Weather Here

App demo

Weather is an iOS App that fetches weather data from Open Weather and presents weather for current user's location. It also presents weather for cities nearby to user.

Architecture

MVVM was chosen to avoid the massive view controllers and define a common vocabulary and a structure for the screens. Combine was used for the required reactiveness defined by the architecture.

Continuous Integration

Code regression is an important aspect of an application. All the tests are checked with Travis CI. You can check build status clicking on the following badge:

Build Status

Tasks management

This was a standalone project, but there's no reason to keep all tasks in mind while coding. To solve this, a project on GitHub was created. That project is public.

Task Management

Dependency Injection

Controllers are completely independent of each other, and screens has no ideia about how data is persisted or what is used to fetch data from the Internet. In fact, on tests, an in-memory database is created and local files are read to ensure tests' quality.

For accomplish this, a module called Services was created. This module is very close to the intention of Factory Design Pattern. It allows many dependencies to be injected in the app when it opens, therefore making mocking entities is a trivial work.

Injecting dependency Injecting Dependency

Using abstract dependency Using abstract dependency

Design

App's design was created on Adobe XD. iOS elements was used and as a consequence the app really looks like an iOS app. So the user feels comfortable using common patterns like pulling down lists to update and swipe to right for popping view controllers.

Besides of that, the app have 3 different background for one of those temperature: Hot, Cool and Cold.

Adobe XD Image

Structure

Creating scalable apps is important, that means creating an entire app in one project is not a good ideia. Therefore, a workspace was created with 6 projects inside of it managing a specific concern of the entire application.

App's Structure

  • Models: contains value-type oriented entities used by the other modules. Using this approach allows a graceful communication between modules avoiding short-living entities when mapping data.
  • GPS: abstract how user's location is fetched. This module isn't really decoupled from the project but it's useful for testing purpose.
  • Storage: abstracts how data is persisted exposing an interface that permits, for example, creating an in-memory database whose is useful for testing purposes.
  • Networking: abstracts how data is fetched from the Internet. There's no callbacks or delegates on this modules.
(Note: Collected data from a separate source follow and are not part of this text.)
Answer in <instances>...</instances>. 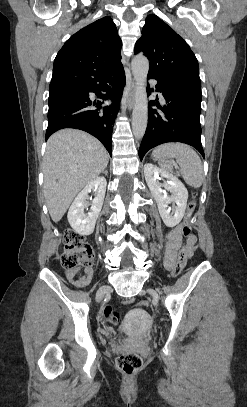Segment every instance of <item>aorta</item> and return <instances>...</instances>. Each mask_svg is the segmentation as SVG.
I'll use <instances>...</instances> for the list:
<instances>
[{
	"label": "aorta",
	"instance_id": "aorta-1",
	"mask_svg": "<svg viewBox=\"0 0 247 407\" xmlns=\"http://www.w3.org/2000/svg\"><path fill=\"white\" fill-rule=\"evenodd\" d=\"M132 74L135 80V102L132 112V130L135 138L144 136L147 119L148 104L146 92V79L149 70V61L143 55H137L131 62Z\"/></svg>",
	"mask_w": 247,
	"mask_h": 407
}]
</instances>
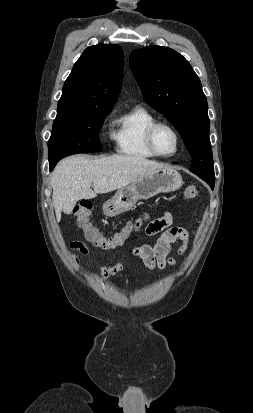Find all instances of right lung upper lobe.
<instances>
[{
	"mask_svg": "<svg viewBox=\"0 0 253 413\" xmlns=\"http://www.w3.org/2000/svg\"><path fill=\"white\" fill-rule=\"evenodd\" d=\"M123 69L124 54L120 46L88 47L64 83L56 118L111 110L121 90Z\"/></svg>",
	"mask_w": 253,
	"mask_h": 413,
	"instance_id": "obj_1",
	"label": "right lung upper lobe"
}]
</instances>
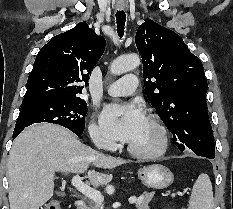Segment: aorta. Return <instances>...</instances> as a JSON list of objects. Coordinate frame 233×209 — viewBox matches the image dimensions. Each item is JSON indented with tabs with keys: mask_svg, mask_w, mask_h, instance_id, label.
I'll return each instance as SVG.
<instances>
[{
	"mask_svg": "<svg viewBox=\"0 0 233 209\" xmlns=\"http://www.w3.org/2000/svg\"><path fill=\"white\" fill-rule=\"evenodd\" d=\"M140 65V58L136 54L119 57L110 65V72L115 75H120L131 71Z\"/></svg>",
	"mask_w": 233,
	"mask_h": 209,
	"instance_id": "aorta-1",
	"label": "aorta"
}]
</instances>
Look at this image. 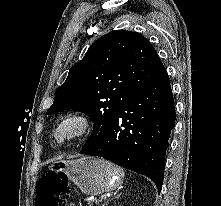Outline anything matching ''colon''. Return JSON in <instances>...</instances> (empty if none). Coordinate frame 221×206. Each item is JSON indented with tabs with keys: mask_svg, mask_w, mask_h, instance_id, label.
<instances>
[{
	"mask_svg": "<svg viewBox=\"0 0 221 206\" xmlns=\"http://www.w3.org/2000/svg\"><path fill=\"white\" fill-rule=\"evenodd\" d=\"M56 180L55 173H49L39 180L36 206H68L69 188L65 181Z\"/></svg>",
	"mask_w": 221,
	"mask_h": 206,
	"instance_id": "5ec220e1",
	"label": "colon"
}]
</instances>
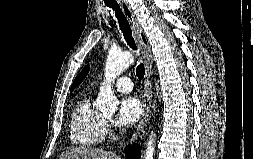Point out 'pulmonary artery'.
I'll use <instances>...</instances> for the list:
<instances>
[{
  "label": "pulmonary artery",
  "mask_w": 253,
  "mask_h": 159,
  "mask_svg": "<svg viewBox=\"0 0 253 159\" xmlns=\"http://www.w3.org/2000/svg\"><path fill=\"white\" fill-rule=\"evenodd\" d=\"M115 87L120 92H129L133 88V82L128 77H120L117 79Z\"/></svg>",
  "instance_id": "1"
}]
</instances>
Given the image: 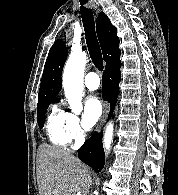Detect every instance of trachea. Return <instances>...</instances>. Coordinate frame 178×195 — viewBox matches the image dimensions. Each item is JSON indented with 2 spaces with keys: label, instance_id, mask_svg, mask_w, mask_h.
<instances>
[{
  "label": "trachea",
  "instance_id": "obj_1",
  "mask_svg": "<svg viewBox=\"0 0 178 195\" xmlns=\"http://www.w3.org/2000/svg\"><path fill=\"white\" fill-rule=\"evenodd\" d=\"M79 1L81 5L80 13H81L83 26H84L88 51H89L90 57L95 67L98 70L102 71L103 70V58H102L100 45H99L96 32H95L93 12L91 9L85 6L88 0H79Z\"/></svg>",
  "mask_w": 178,
  "mask_h": 195
}]
</instances>
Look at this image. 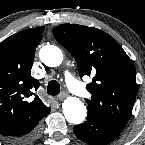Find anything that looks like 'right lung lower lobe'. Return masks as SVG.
<instances>
[{"instance_id": "obj_1", "label": "right lung lower lobe", "mask_w": 145, "mask_h": 145, "mask_svg": "<svg viewBox=\"0 0 145 145\" xmlns=\"http://www.w3.org/2000/svg\"><path fill=\"white\" fill-rule=\"evenodd\" d=\"M50 112V108L46 111L43 119ZM40 119V120H41ZM39 120V121H40ZM39 121L19 130L15 131H1L0 137L10 141H29L36 137L39 131Z\"/></svg>"}]
</instances>
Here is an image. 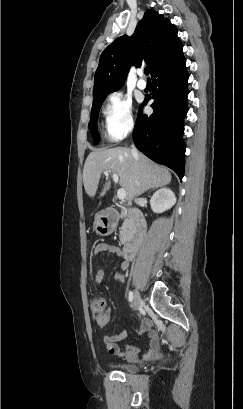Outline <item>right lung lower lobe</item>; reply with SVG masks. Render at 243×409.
<instances>
[{
    "label": "right lung lower lobe",
    "mask_w": 243,
    "mask_h": 409,
    "mask_svg": "<svg viewBox=\"0 0 243 409\" xmlns=\"http://www.w3.org/2000/svg\"><path fill=\"white\" fill-rule=\"evenodd\" d=\"M179 47L153 73V114L139 110L133 131L136 147L153 161L174 170L182 180L185 144L182 138L187 113L188 73ZM151 97L145 98L142 105Z\"/></svg>",
    "instance_id": "right-lung-lower-lobe-1"
}]
</instances>
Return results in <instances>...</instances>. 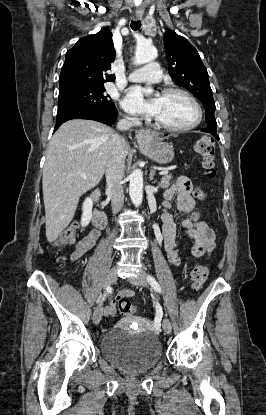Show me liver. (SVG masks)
I'll return each instance as SVG.
<instances>
[{"instance_id":"1","label":"liver","mask_w":266,"mask_h":415,"mask_svg":"<svg viewBox=\"0 0 266 415\" xmlns=\"http://www.w3.org/2000/svg\"><path fill=\"white\" fill-rule=\"evenodd\" d=\"M114 134L102 123L73 119L61 125L53 135L42 177L49 242L55 241L72 221L80 196L102 179ZM128 151L126 146V154Z\"/></svg>"}]
</instances>
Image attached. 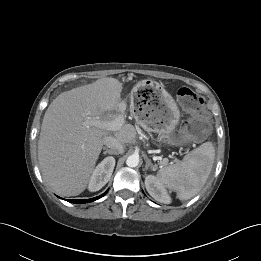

The communication is entirely made with Publishers.
  • Service: define utility methods used by other modules that make tasks like persistence and networking become highly decoupled.
  • UserInterface: main module. It contains all app's screens and also a connection with all other modules. It's more or less like the Controller of MVC.

Database

Data is locally persisted so the user can access data even when there's no Internet connection. Persistence is done with SQLite. Following is a diagram of the current database.

App's Structure

Dependency Manager

CocoaPods was chosen for code reuse. The app has only 2 crucial dependencies:

  • SnapKit: used to working with auto layout and constraints, that is, saving time when creating screens and avoiding constraints errors.
  • SQLite: used for persistence creating a good User Experience when there's no Internet connection. It also avoids managing database constraints by hand.

Info.plist

There's two "environment variables" in this app:

  • BASE_URL_KEY: API's host. Example https://api.openweathermap.org/data/2.5.
  • API_KEY: API's key. Example: 97ebe639o5f61b292896acfaecf6e0af.